Title: The Caged Virgin — An Emancipation Proclamation for Women & Islam
Author: Ayaan Hirsi Ali
Type: Non-fiction

The first thing that strikes you when you read this book is the author’s admirable courage and deep conviction. Influenced almost entirely by her personal life experiences, she takes on the entire world of Islam, head on! The author was born and raised in Somalia and eventually became a politician in the Netherlands. Having seen and experienced first-hand the challenges of growing up as a Muslim woman in deeply traditional surroundings in Somalia, she describes with great passion and bitterness (that lingers throughout the book), the brutality and oppression that women are subjected to in Islamic cultures. Parts of the book are autobiographical, but for the most part, it is a collection of essays.
The author was responsible for the script of the film “Submission,” which was made by Dutch film-maker, Theo Van Gogh, who was murdered by Muslim extremists. One chapter in the book covers the first version of the complete transcript of the film, while another chapter (entitled, “The Need for Self-Reflection within Islam”) is a response to criticism about the film. This chapter along with another chapter (entitled, “The Call for Clear Thinking”) are by far the most important chapters in the book as they capture the essence of the author’s stand against Islam. There is one chapter (entitled, “Ten Tips for Muslim Women Who Want to Leave”) directed exclusively at Muslim women who want to break free and take charge of their lives.
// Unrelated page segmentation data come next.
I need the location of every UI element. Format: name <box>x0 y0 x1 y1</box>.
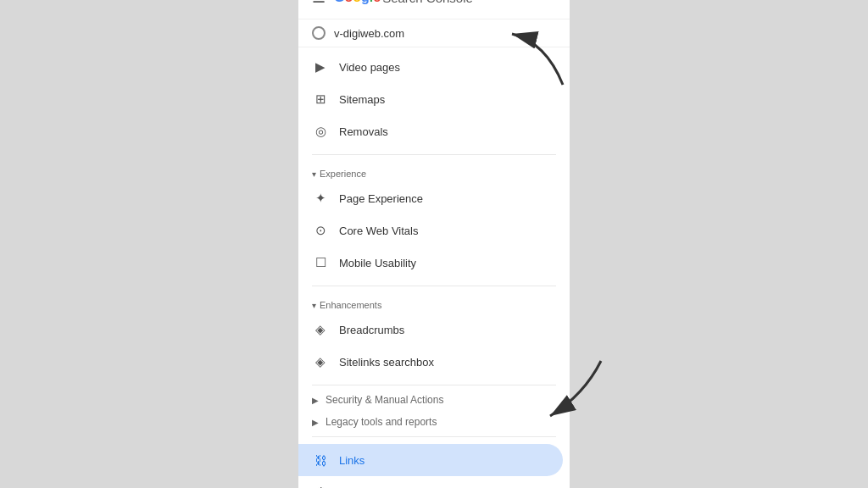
logo-suffix: Search Console <box>382 0 473 5</box>
site-selector[interactable]: v-digiweb.com <box>298 19 570 47</box>
google-search-console-panel: ☰ Google Search Console v-digiweb.com ▶ … <box>298 0 570 488</box>
divider-experience <box>312 154 556 155</box>
logo: Google Search Console <box>334 0 473 5</box>
experience-section: ▾ Experience ✦ Page Experience ⊙ Core We… <box>298 158 570 282</box>
nav-label-breadcrumbs: Breadcrumbs <box>339 324 404 336</box>
experience-label-text: Experience <box>320 169 366 179</box>
breadcrumbs-icon: ◈ <box>312 321 329 338</box>
nav-label-video-pages: Video pages <box>339 61 400 74</box>
security-manual-actions-label: Security & Manual Actions <box>326 394 443 406</box>
nav-item-settings[interactable]: ⚙ Settings <box>298 476 563 488</box>
logo-g1: G <box>334 0 344 5</box>
nav-label-core-web-vitals: Core Web Vitals <box>339 225 418 237</box>
video-pages-icon: ▶ <box>312 58 329 75</box>
divider-security <box>312 385 556 385</box>
collapsed-legacy-tools[interactable]: ▶ Legacy tools and reports <box>298 411 570 433</box>
experience-collapse-arrow[interactable]: ▾ <box>312 169 316 179</box>
enhancements-collapse-arrow[interactable]: ▾ <box>312 301 316 310</box>
enhancements-label: ▾ Enhancements <box>298 293 570 313</box>
page-experience-icon: ✦ <box>312 190 329 207</box>
nav-label-sitemaps: Sitemaps <box>339 93 385 106</box>
nav-item-sitelinks-searchbox[interactable]: ◈ Sitelinks searchbox <box>298 346 563 378</box>
nav-item-mobile-usability[interactable]: ☐ Mobile Usability <box>298 247 563 279</box>
nav-label-links: Links <box>339 454 364 467</box>
legacy-tools-label: Legacy tools and reports <box>326 416 437 428</box>
header: ☰ Google Search Console <box>298 0 570 19</box>
nav-label-page-experience: Page Experience <box>339 192 423 205</box>
enhancements-section: ▾ Enhancements ◈ Breadcrumbs ◈ Sitelinks… <box>298 290 570 381</box>
nav-item-removals[interactable]: ◎ Removals <box>298 115 563 147</box>
logo-o2: o <box>353 0 361 5</box>
mobile-usability-icon: ☐ <box>312 254 329 271</box>
site-name: v-digiweb.com <box>334 27 404 40</box>
nav-item-sitemaps[interactable]: ⊞ Sitemaps <box>298 83 563 115</box>
sitemaps-icon: ⊞ <box>312 91 329 108</box>
sitelinks-searchbox-icon: ◈ <box>312 353 329 370</box>
nav-item-breadcrumbs[interactable]: ◈ Breadcrumbs <box>298 313 563 346</box>
logo-o1: o <box>344 0 353 5</box>
hamburger-icon[interactable]: ☰ <box>312 0 326 7</box>
removals-icon: ◎ <box>312 123 329 140</box>
nav-label-mobile-usability: Mobile Usability <box>339 257 416 269</box>
nav-item-core-web-vitals[interactable]: ⊙ Core Web Vitals <box>298 214 563 247</box>
site-icon <box>312 26 326 40</box>
collapsed-security-manual-actions[interactable]: ▶ Security & Manual Actions <box>298 389 570 411</box>
top-nav-section: ▶ Video pages ⊞ Sitemaps ◎ Removals <box>298 47 570 151</box>
divider-bottom <box>312 436 556 437</box>
nav-label-removals: Removals <box>339 125 388 138</box>
enhancements-label-text: Enhancements <box>320 300 381 310</box>
settings-icon: ⚙ <box>312 484 329 488</box>
nav-item-video-pages[interactable]: ▶ Video pages <box>298 51 563 83</box>
legacy-expand-arrow: ▶ <box>312 418 319 427</box>
nav-label-sitelinks-searchbox: Sitelinks searchbox <box>339 356 434 369</box>
experience-label: ▾ Experience <box>298 162 570 182</box>
links-icon: ⛓ <box>312 452 329 469</box>
logo-e: e <box>373 0 381 5</box>
nav-item-page-experience[interactable]: ✦ Page Experience <box>298 182 563 214</box>
bottom-nav-section: ⛓ Links ⚙ Settings <box>298 441 570 488</box>
core-web-vitals-icon: ⊙ <box>312 222 329 239</box>
logo-g2: g <box>361 0 370 5</box>
divider-enhancements <box>312 286 556 286</box>
nav-item-links[interactable]: ⛓ Links <box>298 444 563 476</box>
security-expand-arrow: ▶ <box>312 396 319 405</box>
It’s almost impossible to argue with someone who has had first hand experiences of such extreme kind. At the same time one can’t help but notice the author’s impatience and a desire for quick, seemingly impractical, rapid fixes to the problem. Firstly, what is true of Somalian Muslim society might not necessarily hold true in the rest of the Muslim world. Besides, the author goes to wild extremes –“Name a single Muslim who had made a discovery in science or technology, or changed the world through artistic achievement. There is none.” She also blames Western Governments for not doing enough under the pretext of Multiculturalism. In general, there is a George Bush-like “thrust freedom and democracy down peoples’ throats” feel to the author’s stand and ideology, except that its directed towards Islam. It’s easy to offend a billion+ followers of a religion because of personal, traumatic life experiences, but to expect to fix it by taking it head on is no different from the failed US policy in Iraq.

I found the book quite repetitive. The same issues were alluded to over and over in different parts of the book. There are sections of the book that are are hard to appreciate fully without a better understanding of Dutch politics. Overall, I felt that the book could have been organized better with the two chapters mentioned above getting greater prominence in overall flow of the book. Maybe this had to do with the fact that the book was translated from Dutch.

There is no question that this book is a daring, life-risking effort by a woman who has lived through some very difficult experiences and yet managed to work her way up to a visible position. This in itself is commendable, and a book derived from such experiences, should make a worthwhile read. However, a word of caution before you read this book. If you are a progressive Muslim (one who can stand Islam taking more than a few hard punches), this is a must-read. If you are a Muslim who is easily offended, this book might be one to avoid. If you are a “Islamophobe” (I came across this term for the first time in this book!) you are sure to lap this up to further shore up your prejudices. If you are a non-Muslim, you’ll get a detailed exposure to the state of women in many Islamic cultures and a call to action from someone who has been through it all first hand.